Many businesses in the club district owe their livelihoods to its prosperity. By attacking the club district, Adam Vaughan is attacking the restaurants - both sit down and takeout - the street vendors, the promoters and all their employees, the bouncers, the bartenders, the go-go girls... I could go on...

... and then there are of course the club goers themselves. While many come from the 905, I know many who live in Adam Vaughan's ward.

He's in serious shit next time an election hits. His Dad is shifting in his grave somewhere. Bad Adam! Bad!
 
a few years ago in clubland, i remember walking down richmond and this hot gal all of a sudden decides to go in the intersection, take off her top, jumps on the hood of a car and rubs her bare breasts on some guys windshield for minutes! :D


does that sort of stuff still happen?


and what's with "freaking"? it's very immoral and wrong. you can't have intercourse with your clothes on! it's a gene pool, not a jean pool. sperm can't swim through denim. where did these people get their sex ed' from? hip hop videos? :p
 
Prometheus it's now mostly yelling, screaming, breaking things, staggering into traffic, vomitting, some fighting and the occaisonal shooting. So things have not changed that much.
 
Many businesses in the club district owe their livelihoods to its prosperity. By attacking the club district, Adam Vaughan is attacking the restaurants - both sit down and takeout - the street vendors, the promoters and all their employees, the bouncers, the bartenders, the go-go girls... I could go on...
Please don't. That has to be about the lamest, silliest argument I've ever seen on this board or the old one. Oh the poor bouncers! The poor go-go girls! Whatever will they do? Like you don't think that in a city the size of Toronto, other businesses will not take the place of the clubs that go? It's not an all-or-nothing situation. If the clubs shut down, *something* will take their place. Cities are organic, they grow, they change. It's like arguing in 1970 that the gentrification of Yorkville will put masses of coffee-house waitresses and folk singers out on the street, and chaos and economic depression will ensue. It didn't then, it won't now. New jobs will spring up, *better* jobs will spring up. I'm curious why the defense of these lower-tier service industry jobs whose existence is entirely artificial and based on nothing more than a fluke of demographics and zoning?
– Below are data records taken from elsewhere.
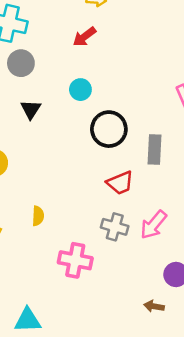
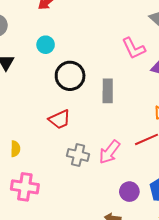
red trapezoid: (120, 183) -> (59, 119), moved
pink cross: (75, 260) -> (25, 187), moved

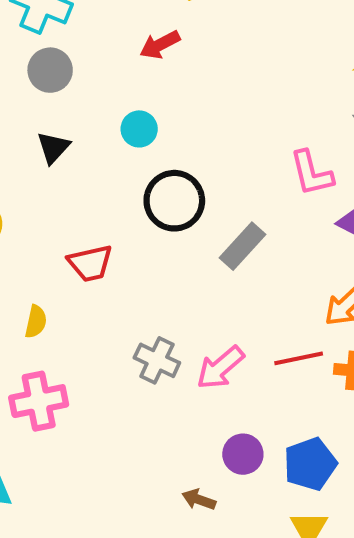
gray rectangle: (108, 91) -> (242, 246), turned 30
red trapezoid: (59, 119) -> (90, 263), moved
pink cross: (25, 187) -> (39, 401), turned -32

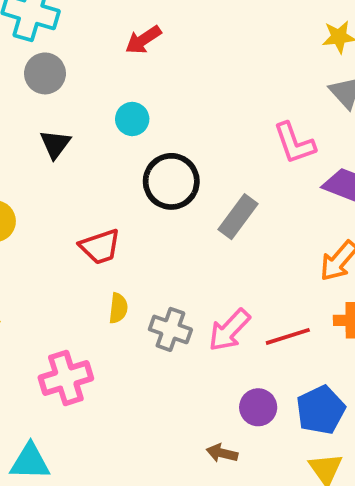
yellow semicircle: (36, 322) -> (118, 308), moved
red line: (299, 358) -> (288, 336), moved

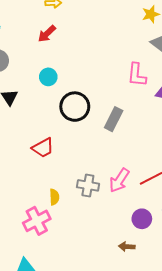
pink L-shape: (294, 143) -> (137, 75), turned 35
yellow semicircle: (118, 308) -> (54, 197), moved

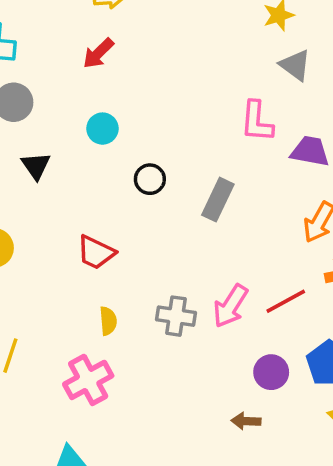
black circle: (75, 107) -> (150, 179), size x0.6
red trapezoid: (43, 148) -> (96, 252), turned 55
yellow semicircle: (54, 197) -> (108, 321), moved

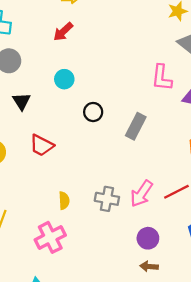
red trapezoid: (96, 252) -> (42, 145), moved
purple circle: (271, 372) -> (148, 238), moved

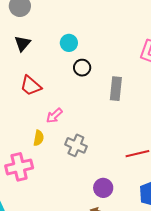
cyan circle: (64, 79) -> (69, 43), moved
gray rectangle: (136, 126) -> (116, 89), turned -35
pink arrow: (141, 194) -> (54, 116), moved, size x0.7

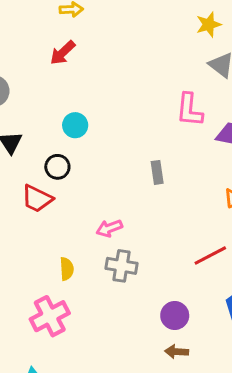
black circle: (82, 68) -> (57, 167), moved
gray rectangle: (116, 89) -> (157, 172), size x0.7
pink arrow: (54, 116) -> (109, 228), moved, turned 36

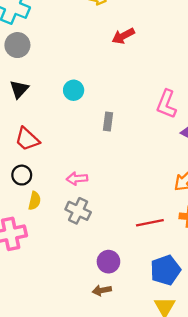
red arrow: (63, 53) -> (123, 36), moved
black circle: (57, 167) -> (22, 175), moved
gray rectangle: (157, 172) -> (108, 122), moved
brown arrow: (177, 352) -> (102, 290), turned -30

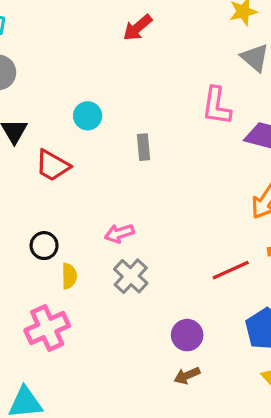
red trapezoid: (27, 139) -> (53, 166), moved
gray cross: (78, 211) -> (131, 276), turned 30

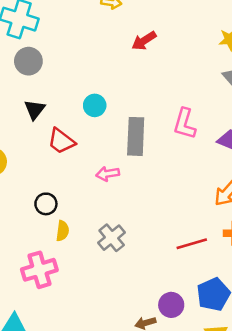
pink L-shape: (216, 106) -> (185, 124), moved
gray rectangle: (143, 147) -> (136, 136), size x1.8
pink arrow: (119, 233) -> (108, 174), moved
purple circle: (187, 335) -> (171, 305), moved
That area as it exists now is a sheer waste of resources, land, and space. Rezoning it to allow more residential and more office (as is beginning to be seen with RBC and Ritz) is where the city should steer that area, not as a playground for drunken suburban creeps that sucks police, cleaning and other resources away from other areas that need it. The club area, when it goes, will not be missed and the city will be better off for it.
 
I have waited years for the opportunity to wholeheartedly agree with Mr. Librarian here on a social issue. At last.
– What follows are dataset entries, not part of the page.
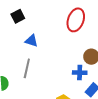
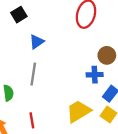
blue triangle: (32, 41) -> (37, 42), turned -48

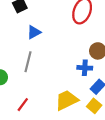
red line: (32, 120) -> (23, 105), turned 40

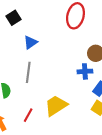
yellow trapezoid: (67, 100) -> (56, 106), moved

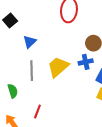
yellow trapezoid: (56, 106) -> (58, 67), moved

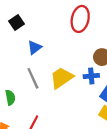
gray line: (32, 71) -> (33, 78), turned -30

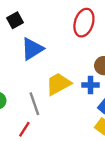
blue triangle: (35, 47) -> (32, 49), size x1.5
gray line: (33, 78) -> (34, 104), moved

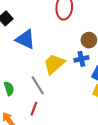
blue triangle: (32, 49) -> (25, 39), turned -50

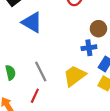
yellow trapezoid: (54, 64) -> (75, 76), moved

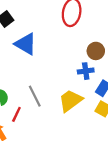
red line: (35, 96) -> (16, 114), moved

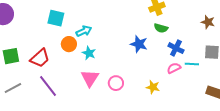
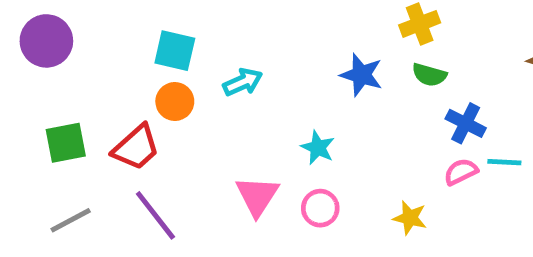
orange circle: (69, 44) -> (175, 102), moved
blue star: (139, 44) -> (361, 75), moved
cyan star: (89, 53) -> (318, 148), moved

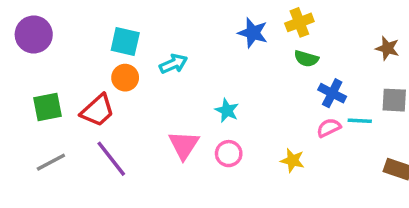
blue star: (361, 75) -> (253, 33), moved

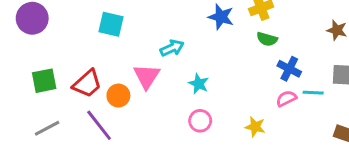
cyan arrow: (173, 64) -> (172, 48), moved
orange circle: (125, 78) -> (118, 96), moved
pink triangle: (184, 145) -> (147, 76), moved

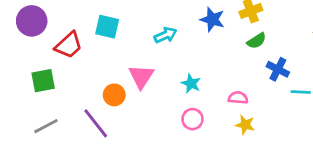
green semicircle: (267, 39) -> (257, 41), turned -48
cyan arrow: (172, 48) -> (165, 35), moved
red trapezoid: (87, 84) -> (69, 45), moved
pink semicircle: (286, 99) -> (238, 98), moved, turned 30

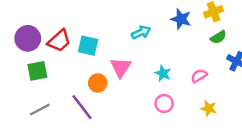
purple circle: (32, 21) -> (28, 38), moved
cyan square: (107, 27) -> (88, 46), moved
pink semicircle: (238, 98) -> (199, 76), moved, turned -35

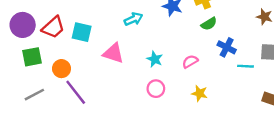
pink triangle: (121, 67) -> (113, 53), turned -45
orange circle: (98, 83) -> (62, 69), moved

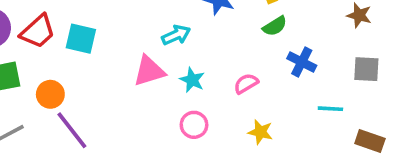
cyan arrow: (133, 19) -> (176, 35), moved
pink triangle: (113, 53) -> (149, 71), moved, turned -35
cyan line: (246, 66) -> (330, 109), moved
Speaking as the proprietor of one (1) vote in Adam Vaughan's ward, I can safely say that he's only bolstered his claim on it with this move.
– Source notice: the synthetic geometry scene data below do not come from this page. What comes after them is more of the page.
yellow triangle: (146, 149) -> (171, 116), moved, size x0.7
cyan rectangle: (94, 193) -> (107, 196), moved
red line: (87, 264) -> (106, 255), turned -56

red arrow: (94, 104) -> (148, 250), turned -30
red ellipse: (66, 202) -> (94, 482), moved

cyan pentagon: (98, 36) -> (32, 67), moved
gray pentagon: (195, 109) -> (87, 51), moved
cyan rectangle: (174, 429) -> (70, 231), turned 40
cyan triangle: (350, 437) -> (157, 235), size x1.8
That neighborhood is a blight. I have not been shot, but I have been threatened and nearly run over by young club-going drivers who may or may not have been drunk. Sure, clubs are part of the urban mystique. But setting aside a whole neighborhood as a clubbing theme park? Concentration like that ruins the area, creating a no-go zone for the rest of us.

The children of the 905 can drink elsewhere. It's Vaughan vs. Vaughan, and I'll take mine over theirs.
 
When pockets of excess, vulgarity and anarchy occasionally break out in our well-mannered and over-regulated burg, it provides a rare kind of spectator sport. Doomed clubland is a fine example. It doesn't get much better than when things go haywire and horrified left-brainers in positions of power and authority like Vaughan try to rein it in.

Demographics + capitalism + sleepyheads at City Hall = Clubland

NIMBY residents + vote-hungry politicians + 905 rowdies = Showtime!